Outra dificuldade é o fato de que Rodrigo não representa o tucanato tradicional, tendo ingressado no partido em 2021 após militar toda a vida no DEM (atual União Brasil). Interlocutores do governador acreditam, inclusive, que ele voltará ao partido após a eleição.
Rodrigo fora do segundo turno seria a pá de cal no partido. Sem a máquina paulista, fica mais difícil para o PSDB se projetar nacionalmente, recuperar seu tamanho na Câmara (de 54 cadeiras em 2014, teve 29 em 2018) e lançar um presidenciável competitivo -as esperanças recaem sobre Eduardo Leite no Rio Grande do Sul.
Nos planos dos aliados do governador, a reeleição de Rodrigo seria sua catapulta para o Palácio do Planalto em 2026.
"Esse novo PSDB, com a cara de Rodrigo Garcia, é parecido com o antigo, mas não sei o quanto a estrutura partidária ainda é a mesma. E a concentração de votos [em Lula e Bolsonaro] é uma dificuldade, um obstáculo a mais para um partido que se abalou e se apequenou nos últimos anos", diz Avelino.
"Se perder São Paulo, o PSDB fica em situação complicada sem a joia da coroa. O partido se viabilizou porque sempre teve o governo paulista."
O resultado de Tarcísio também tem clima de tudo ou nada, principalmente se uma derrota de Bolsonaro se confirmar. São Paulo seria a boia de salvação para gestar um novo projeto presidencial para 2026 --liderado pelo próprio Bolsonaro ou por Tarcísio.
Uma derrota já no primeiro turno restringe ainda mais o bolsonarismo no estado.

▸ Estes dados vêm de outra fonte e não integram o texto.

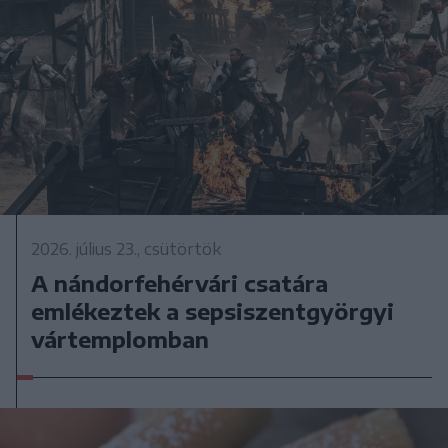
2026. július 23., csütörtök
A nándorfehérvári csatára
emlékeztek a sepsiszentgyörgyi
vártemplomban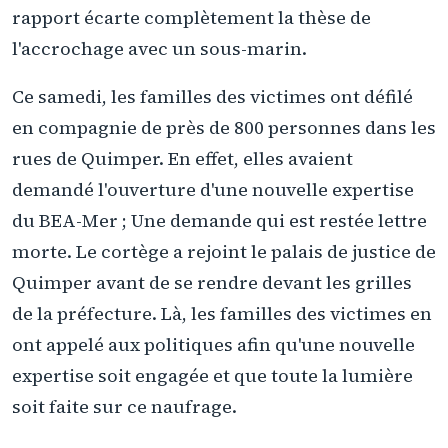
rapport écarte complètement la thèse de
l'accrochage avec un sous-marin.
Ce samedi, les familles des victimes ont défilé
en compagnie de près de 800 personnes dans les
rues de Quimper. En effet, elles avaient
demandé l'ouverture d'une nouvelle expertise
du BEA-Mer ; Une demande qui est restée lettre
morte. Le cortège a rejoint le palais de justice de
Quimper avant de se rendre devant les grilles
de la préfecture. Là, les familles des victimes en
ont appelé aux politiques afin qu'une nouvelle
expertise soit engagée et que toute la lumière
soit faite sur ce naufrage.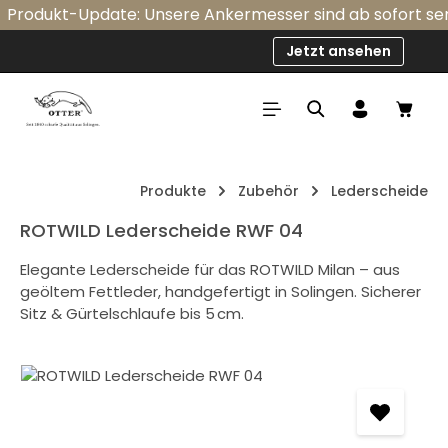
Produkt-Update: Unsere Ankermesser sind ab sofort serien
Zum Hauptinhalt springen
Jetzt ansehen
Ware
Produkte
Zubehör
Lederscheide
ROTWILD Lederscheide RWF 04
Elegante Lederscheide für das ROTWILD Milan – aus
geöltem Fettleder, handgefertigt in Solingen. Sicherer
Sitz & Gürtelschlaufe bis 5 cm.
Bildergalerie überspringen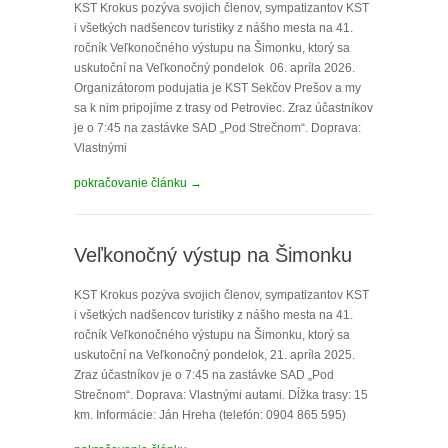
KST Krokus pozýva svojich členov, sympatizantov KST
i všetkých nadšencov turistiky z nášho mesta na 41.
ročník Veľkonočného výstupu na Šimonku, ktorý sa
uskutoční na Veľkonočný pondelok 06. apríla 2026.
Organizátorom podujatia je KST Sekčov Prešov a my
sa k nim pripojíme z trasy od Petroviec. Zraz účastníkov
je o 7:45 na zastávke SAD „Pod Strečnom“. Doprava:
Vlastnými
pokračovanie článku →
Veľkonočný výstup na Šimonku
KST Krokus pozýva svojich členov, sympatizantov KST
i všetkých nadšencov turistiky z nášho mesta na 41.
ročník Veľkonočného výstupu na Šimonku, ktorý sa
uskutoční na Veľkonočný pondelok, 21. apríla 2025.
Zraz účastníkov je o 7:45 na zastávke SAD „Pod
Strečnom“. Doprava: Vlastnými autami. Dĺžka trasy: 15
km. Informácie: Ján Hreha (telefón: 0904 865 595)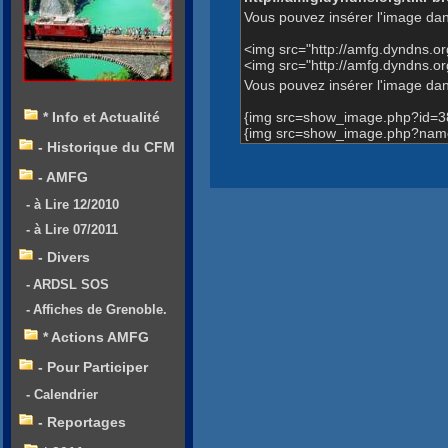
Vous pouvez insérer l'image dan
<img src="http://amfg.dyndns.
<img src="http://amfg.dyndns
Vous pouvez insérer l'image dans
{img src=show_image.php?id=3
* Info et Actualité
{img src=show_image.php?nam
- Historique du CFM
- AMFG
- à Lire 12/2010
- à Lire 07/2011
- Divers
- ARDSL SOS
- Affiches de Grenoble.
* Actions AMFG
- Pour Participer
- Calendrier
- Reportages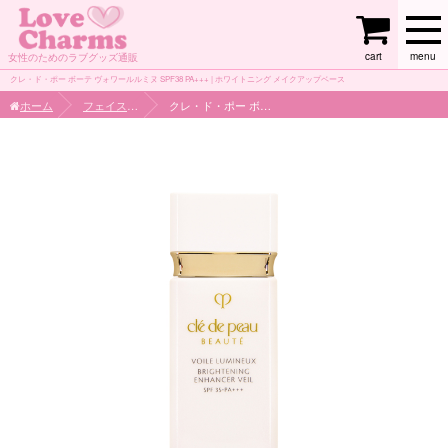
cart
menu
女性のためのラブグッズ通販
クレ・ド・ポー ボーテ ヴォワールルミヌ SPF38 PA+++ | ホワイトニング メイクアップベース
ホーム
フェイスケア
クレ・ド・ポー ボーテ ヴォワールルミヌ SPF38 PA+++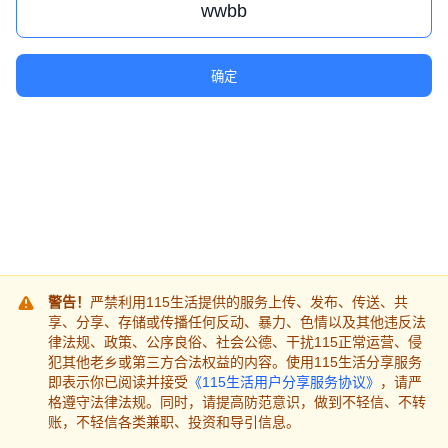
确定
警告！
严禁利用115生活提供的服务上传、发布、传送、共
享、分享、存储或传播任何反动、暴力、色情以及其他违反法
律法规、政策、公序良俗、社会公德、干扰115正常运营、侵
犯其他老乡或第三方合法权益的内容。使用115生活分享服务
即表示你已阅读并接受
《115生活用户分享服务协议》
，请严
格遵守法律法规。同时，请提高防范意识，做到不轻信、不转
账，不轻信各类兼职、投资和导引信息。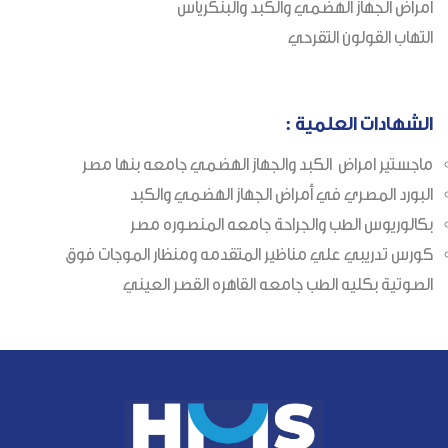
امراض الجهاز الهضمي والكبد والبنكرياس
التهاب القولون التقرحي
الشهادات العلمية :
ماجستير امراض الكبد والجهاز الهضمي جامعه بنها مصر
البورد المصري في أمراض الجهاز الهضمي والكبد
بكالوريوس الطب والجراحة جامعه المنصوره مصر
كورس تدريبي علي مناظير المتقدمه ومنظار الموجات فوق
الصوتية بكليه الطب جامعه القاهره القصر العيني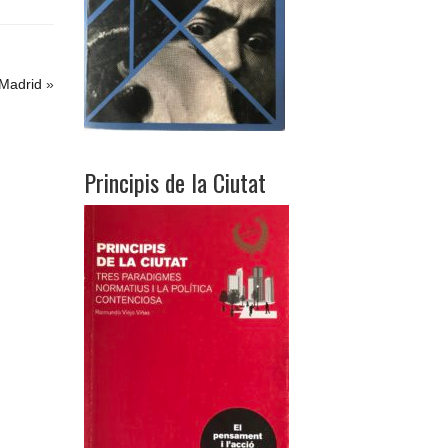
Madrid
»
Principis de la Ciutat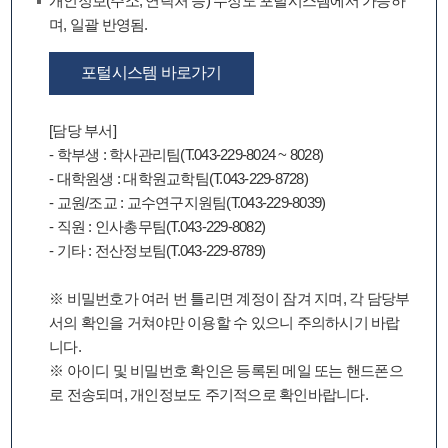
개인정보(주소, 연락처 등) 수정도 포털시스템에서 가능하
며, 일괄 반영됨.
포털시스템 바로가기
[담당 부서]
- 학부생 : 학사관리팀(T.043-229-8024 ~ 8028)
- 대학원생 : 대학원교학팀(T.043-229-8728)
- 교원/조교 : 교수연구지원팀(T.043-229-8039)
- 직원 : 인사총무팀(T.043-229-8082)
- 기타 : 전산정보팀(T.043-229-8789)
※ 비밀번호가 여러 번 틀리면 계정이 잠겨 지며, 각 담당부
서의 확인을 거쳐야만 이용할 수 있으니 주의하시기 바랍
니다.
※ 아이디 및 비밀번호 확인은 등록된 메일 또는 핸드폰으
로 전송되며, 개인정보도 주기적으로 확인바랍니다.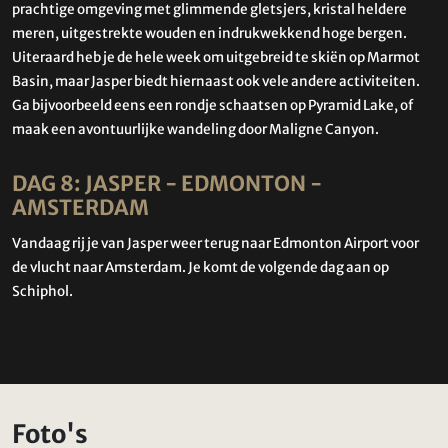
prachtige omgeving met glimmende gletsjers, kristal heldere
meren, uitgestrekte wouden en indrukwekkend hoge bergen.
Uiteraard heb je de hele week om uitgebreid te skiën op Marmot
Basin, maar Jasper biedt hiernaast ook vele andere activiteiten.
Ga bijvoorbeeld eens een rondje schaatsen op Pyramid Lake, of
maak een avontuurlijke wandeling door Maligne Canyon.
DAG 8: JASPER - EDMONTON -
AMSTERDAM
Vandaag rij je van Jasper weer terug naar Edmonton Airport voor
de vlucht naar Amsterdam. Je komt de volgende dag aan op
Schiphol.
Foto's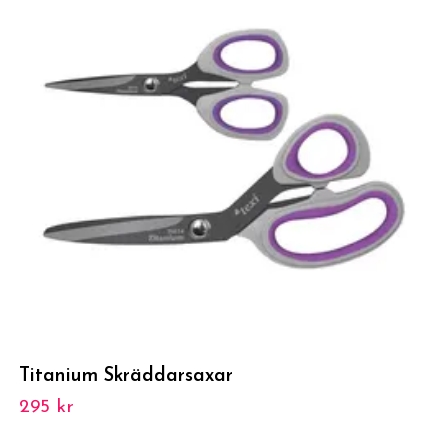
Titanium Skräddarsaxar
295 kr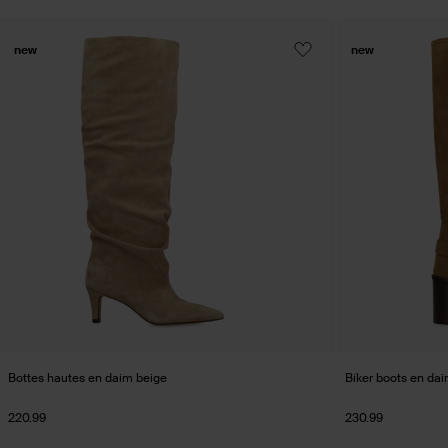
new
new
Bottes hautes en daim beige
Biker boots en da
220.99
230.99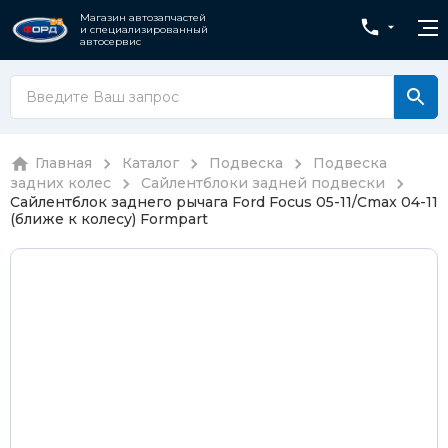
Магазин автозапчастей
и специализированный
автосервис
Главная
Каталог
Подвеска
Подвеска
задних колес
Сайлентблоки задней подвески
Сайлентблок заднего рычага Ford Focus 05-11/Cmax 04-11
(ближе к колесу) Formpart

Em 2020, o presidente já não conseguiu emplacar um aliado na prefeitura da capital e assistiu a um segundo turno entre a direita tradicional de Bruno Covas (PSDB) e a oposição de esquerda de Guilherme Boulos (PSOL).
Celso Russomanno (Republicanos) não era, contudo, um representante fiel do presidente, como é Tarcísio, que também se mostrou mais competitivo, com um perfil técnico que buscou encobrir a ideologia radical que afasta eleitores e impõe um teto de votação.
"O Governo de São Paulo iria assegurar a sobrevivência do bolsonarismo e uma candidatura competitiva em 2026. Mas Tarcísio não tem quadros para preencher um governo desse tamanho, boa parte do PSDB iria ocupar o espaço", afirma o professor.